High Court’s Health Law Ruling Likely To Renew Debate On Range Of Issues
News outlets report on what's at stake in terms of politics and policies when the Supreme Court issues its health law decision.
McClatchy Newspapers: Supreme Court Health-Law Ruling Will Only Begin More Debate
If the entire Patient Protection and Affordable Care Act survives, Republicans will introduce repeal bills to keep the debate roiling. If the law dies, Democrats will turn an "activist" Supreme Court into a juicy campaign target while lawmakers from both parties resurrect certain favored portions of the measure. If the individual mandate to purchase coverage is cut out but the rest of the law is left intact, lawmakers and insurance companies will be figuring out how to manage what remains (Doyle and Lightman, 6/21)?
The Associated Press: High Court Could Rule On Health Care Law Next Week
The wait is almost over for the Supreme Court's verdict on President Barack Obama's health care overhaul. The court is heading into what is looking like its final week with cases on health care, Arizona's immigration law, lying about military medals, juvenile sentencing and real estate kickbacks still to be decided (6/22).
Bloomberg: Law Experts Say Health Measure Legal As Some Doubt Court Agrees
The U.S. Supreme Court should uphold a law requiring most Americans to have health insurance if the justices follow legal precedent, according to 19 of 21 constitutional law professors who ventured an opinion on the most-anticipated ruling in years. Only eight of them predicted the court would do so (Drummond, 6/2).
The Washington Post: Supreme Court Health-Care Ruling Likely To Have Long-Term Fallout
Though no one outside the Supreme Court has an inkling how it is going to rule on President Obama’s health-care law, the political fallout — at least initially — is easy to predict. … However the court comes down, most Americans are not likely to be happy with the result. In a poll released Monday, the Pew Research Center asked about all three scenarios and found that fewer than half of those surveyed would be satisfied with any of them (Tumulty, 6/21).
The New York Times: Billions Of Dollars Are In Play Over Health Care Law
By the end of June, the court is expected to decide whether some or all of the Obama administration’s health care law is constitutional. While speculation has focused on how the decision would affect the future of the nation’s health insurance market, little attention has been paid to the tens of billions of dollars in federal money appropriated for a host of other provisions in the law. Exactly what happens to the money for those programs if the Supreme Court decides to overturn the entire law is unclear (Abelson, 6/21).
NPR: Why Many Young Adults Might Lose Coverage If Health Law Falls
Last week, major health insurance companies, including United Healthcare, Aetna and Humana, announced they would continue to offer the benefit even if the Supreme Court strikes down the law when it issues its ruling, which is expected next week. Even some Republicans say they support the idea of letting young people remain on their parents' health plans. But it turns out that might not be so easy (Rovner, 6/22).
The New York Times: Those Already Ill Have High Stake In Health Ruling
No other group of Americans faces higher stakes in the impending Supreme Court ruling on the Affordable Care Act than those with pre-existing conditions. The law, once its major provisions take effect, would prohibit insurance companies from turning people away or charging them more because they are sick. In exchange, most Americans would be required to have insurance, broadening the base of paying customers with an infusion of healthy people.
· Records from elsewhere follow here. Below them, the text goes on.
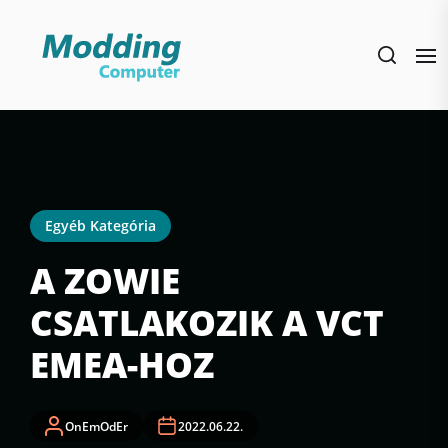
Skip
to
the
content
Egyéb Kategória
A ZOWIE
CSATLAKOZIK A VCT
EMEA-HOZ
OnEmOdEr
2022.06.22.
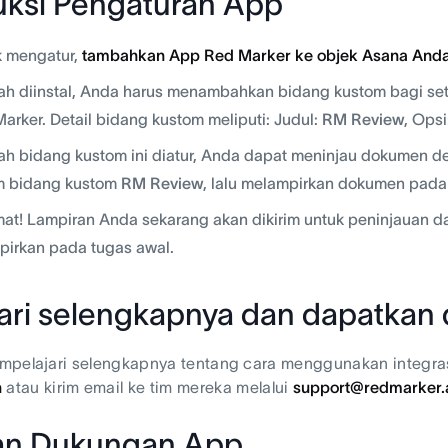
ruksi Pengaturan App
k mengatur,
tambahkan App Red Marker ke objek Asana And
ah diinstal, Anda harus menambahkan bidang kustom bagi seti
arker. Detail bidang kustom meliputi: Judul:
RM Review
, Opsi
ah bidang kustom ini diatur, Anda dapat meninjau dokumen
m bidang kustom
RM Review
, lalu melampirkan dokumen pada 
at! Lampiran Anda sekarang akan dikirim untuk peninjauan d
pirkan pada tugas awal.
jari selengkapnya dan dapatkan
mpelajari selengkapnya tentang cara menggunakan integra
n
atau kirim email ke tim mereka melalui
support@redmarker.
an Dukungan App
Those who did not buy insurance would be subject to financial penalties (Tavernise, 6/21).
Kaiser Health News: Health Law Is Mixed Bag For Employers
A decision to invalidate the entire health care law would have vastly different effects on employers, depending on their size (Appleby, 6/21).
Kaiser Health News: New Consumer Protections Depend On High Court's Ruling
Riding on the outcome are a host of popular consumer protections, many aimed at the estimated 18 million Americans who buy their own coverage and who face greater obstacles and costs than those who get coverage through their jobs (Appleby, 6/21).
Kaiser Health News: 'Rest Of The Country Should Take A Good Look At The Situation In Texas'
They say everything is bigger in Texas, and the problem of the uninsured is no exception. The Houston metropolitan area has one of the highest rates of uninsured people in America, and a health safety net imploding under the demands of too many people and too few resources. Almost one in three residents – more than a million people -- lack health insurance, and about 400 are turned away every day from the county hospital district's call center because they can't be accommodated at any of its 23 community or school-based centers (Rabin, 6/21).